Tower Records closed on The Sunset Strip in 2006, and shortly thereafter, Centrum Partners proposed a mixed-use project on the property. The project, which would have brought more than 18,000-square-feet of retail space and 20,000-square-feet of office space, was denied twice by the West Hollywood City Council, mostly due to parking and traffic impacts.
If Centrum Partners were to propose a different project, they would essentially be forced to start from scratch, said Brian Lewis, of Marathon Communications, the developer’s public relations firm. Sol Barket, the head of Centrum, declined an interview for this story.
During the environmental impact report phase of the project, EDAW Inc. conducted a cultural resources assessment of the property, which is still owned by Centrum Partners. The assessment concluded that the site, now a clothing store, was not fit for such a designation.
“Removal of the signage and painting scheme has damaged the integrity of the site to the point where it no longer has the capacity to communicate or represent its former notable identity as a music store,” the report states. “In its present condition, this is a location rather than a historic site where integrity merits preservation.”
Nevertheless, Priore said he would like to see the site become a cultural resource center that celebrates The Strip’s history. Since the site is near several hotels, the location could be a major tourist draw, he said.
“Any tourist from any part of the world wants to go to some kind of a place like that and get a sense of why this place is important,” Priore added.
He referenced Hollywood and Vine, where there is little history on site to alert tourists to the significance of the intersection.
Priore said the Tower Records location has great visibility, and has plenty of space for such a use. Although music has evolved through the digital age, many people still enjoy records, he said. Priore mentioned popularity of Record Store Day, which is held every April.
“People still have an identity with [Tower Records],” he added. “It’s like something out of the Old West.”
Priore, who lives in Tujunga, said a “sophisticated” museum that could paint a picture of The Strip prior to its “contemporary incarnate” would be a landmark that addresses West Hollywood’s role in music and social change.

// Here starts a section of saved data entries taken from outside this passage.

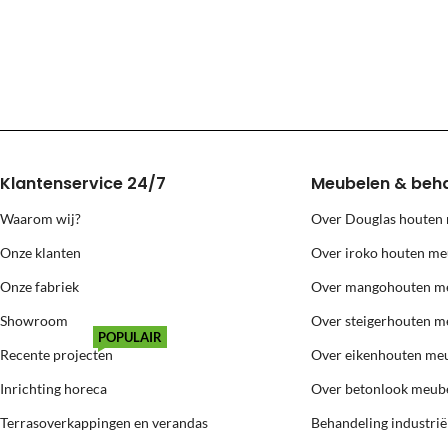
Levering naar eilanden (Texel, Vlie
Voor levering naar bovenstaande eilanden berekenen wij extra kosten
Klantenservice 24/7
Meubelen & beh
Waarom wij?
Over Douglas houten
Onze klanten
Over iroko houten me
Onze fabriek
Over mangohouten m
Showroom
Over steigerhouten m
POPULAIR
Recente projecten
Over eikenhouten me
Inrichting horeca
Over betonlook meub
Terrasoverkappingen en verandas
Behandeling industri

“There’s a tremendous amount of history there,” he said. “And it crosses music. It crosses movies.”
The author said he has fought for a cultural resource designation before. He said that in 2010 he helped save the Venice West Cafe, which was of significance to the Beat Generation.
West Hollywood planning manager John Keho said that if a cultural resource designation is approved, a structure can still be altered, though it depends on what the building project is. If developers wanted to tear the building down, they could theoretically do so, but it’s a longer, drawn-out process, he said. If they wanted to renovate the building, they must not compromise its historic character, Keho said.
“Once something is designated, there can be changes to the building, but you don’t want to do the renovations in a way that would detract from or eliminate or remove the character-defining features,” he said, adding that the city has a set of guidelines that planners use to determine what work can and can’t be completed.